Detection of Plants Leaf Diseases using Swarm Optimization Algorithms


Classification is widely and largely used in data analysis, and pattern recognition. The data analysis aims to discover similarities between them and group them based on similarity into multiple classes. Artificial intelligence techniques are characterized by their great ability to classify objects and classify images. In this research, some artificial intelligence algorithms, represented by swarm optimization algorithms, were used to detect and classify plant diseases to healthy and unhealthy through images of different leaves of plants.
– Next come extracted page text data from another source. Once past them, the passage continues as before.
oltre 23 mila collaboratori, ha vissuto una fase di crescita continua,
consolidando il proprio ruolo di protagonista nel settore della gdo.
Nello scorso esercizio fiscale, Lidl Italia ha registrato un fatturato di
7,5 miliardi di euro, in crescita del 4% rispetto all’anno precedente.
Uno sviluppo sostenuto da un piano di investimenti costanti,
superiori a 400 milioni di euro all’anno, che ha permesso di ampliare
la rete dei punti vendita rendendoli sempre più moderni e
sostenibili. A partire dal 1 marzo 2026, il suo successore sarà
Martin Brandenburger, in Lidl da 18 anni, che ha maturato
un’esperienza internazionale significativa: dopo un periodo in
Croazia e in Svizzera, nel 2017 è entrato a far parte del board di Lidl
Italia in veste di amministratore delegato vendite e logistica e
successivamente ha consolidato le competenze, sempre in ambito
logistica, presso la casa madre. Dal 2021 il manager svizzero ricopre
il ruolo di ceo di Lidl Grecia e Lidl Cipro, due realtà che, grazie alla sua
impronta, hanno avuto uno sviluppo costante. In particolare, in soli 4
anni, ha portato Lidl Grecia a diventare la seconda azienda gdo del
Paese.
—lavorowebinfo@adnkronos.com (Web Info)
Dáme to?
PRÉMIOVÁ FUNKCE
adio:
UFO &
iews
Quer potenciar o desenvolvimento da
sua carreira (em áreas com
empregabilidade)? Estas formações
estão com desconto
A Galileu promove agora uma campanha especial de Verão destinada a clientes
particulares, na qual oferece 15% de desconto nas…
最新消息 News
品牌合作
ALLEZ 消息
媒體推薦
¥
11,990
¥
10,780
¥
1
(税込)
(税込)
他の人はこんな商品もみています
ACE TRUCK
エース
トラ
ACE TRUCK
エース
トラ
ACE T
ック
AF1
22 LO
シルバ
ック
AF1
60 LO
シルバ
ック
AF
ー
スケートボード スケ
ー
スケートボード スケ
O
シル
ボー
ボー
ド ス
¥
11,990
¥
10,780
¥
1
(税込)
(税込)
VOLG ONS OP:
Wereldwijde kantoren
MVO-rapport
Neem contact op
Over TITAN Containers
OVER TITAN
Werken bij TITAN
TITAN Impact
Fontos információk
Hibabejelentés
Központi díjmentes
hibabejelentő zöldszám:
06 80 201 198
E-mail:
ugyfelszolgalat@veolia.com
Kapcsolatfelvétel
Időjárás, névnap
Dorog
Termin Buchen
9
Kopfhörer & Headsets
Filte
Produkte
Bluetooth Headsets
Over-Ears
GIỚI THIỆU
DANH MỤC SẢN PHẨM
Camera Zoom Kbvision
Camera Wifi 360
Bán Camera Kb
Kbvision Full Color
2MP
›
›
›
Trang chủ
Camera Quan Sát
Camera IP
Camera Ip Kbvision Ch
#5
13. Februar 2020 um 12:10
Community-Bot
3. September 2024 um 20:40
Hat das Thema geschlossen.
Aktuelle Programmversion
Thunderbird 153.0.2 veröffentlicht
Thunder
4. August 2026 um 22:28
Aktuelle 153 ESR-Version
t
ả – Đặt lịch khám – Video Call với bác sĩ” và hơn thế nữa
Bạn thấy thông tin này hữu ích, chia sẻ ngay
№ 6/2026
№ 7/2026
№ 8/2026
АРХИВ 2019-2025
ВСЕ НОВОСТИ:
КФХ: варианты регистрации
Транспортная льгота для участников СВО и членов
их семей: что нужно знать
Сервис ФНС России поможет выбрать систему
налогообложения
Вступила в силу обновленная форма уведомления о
Where plants are considered one of the most important organisms on this planet because of their important and fundamental role in the continuation of life and in achieving environmental balance, as well as in the economic side in many countries, and other benefits of high importance. These plants are apt to many different diseases. As a result of the technological development that the world witnessed in various areas of life, it was necessary to make use of it in the field of plant disease diagnosis, as many artificial intelligence techniques were employed in the discovery and diagnosis of plant diseases. In this paper, a new method is proposed to classify and distinguish a group of eight different plants to healthy and unhealthy based on the leaf images of these plants They are apples, cherries, grapes, peaches, peppers, potatoes, strawberries, and tomatoes using a hybrid optimization algorithm. In the first stage, the plant leaf images were collected and pre-processed to remove noise and improve contrast. In the second stage, the features were extracted based on the statistical feature extraction method, while in the third stage, the particle swarm (PSO) and chicken swarm optimization(CSO) algorithms were used to diagnose and classify plant diseases. Then these two algorithms were combined to produce a proposed hybrid algorithm called (PSO-CSO) hybrid method. The results obtained from these three algorithms were compared and the proposed method (PSO-CSO) obtained the best results compared to the two methods. Where the proposed method obtained in the first and second tests a diagnostic rate of (96.9%) and (98.18%), respectively.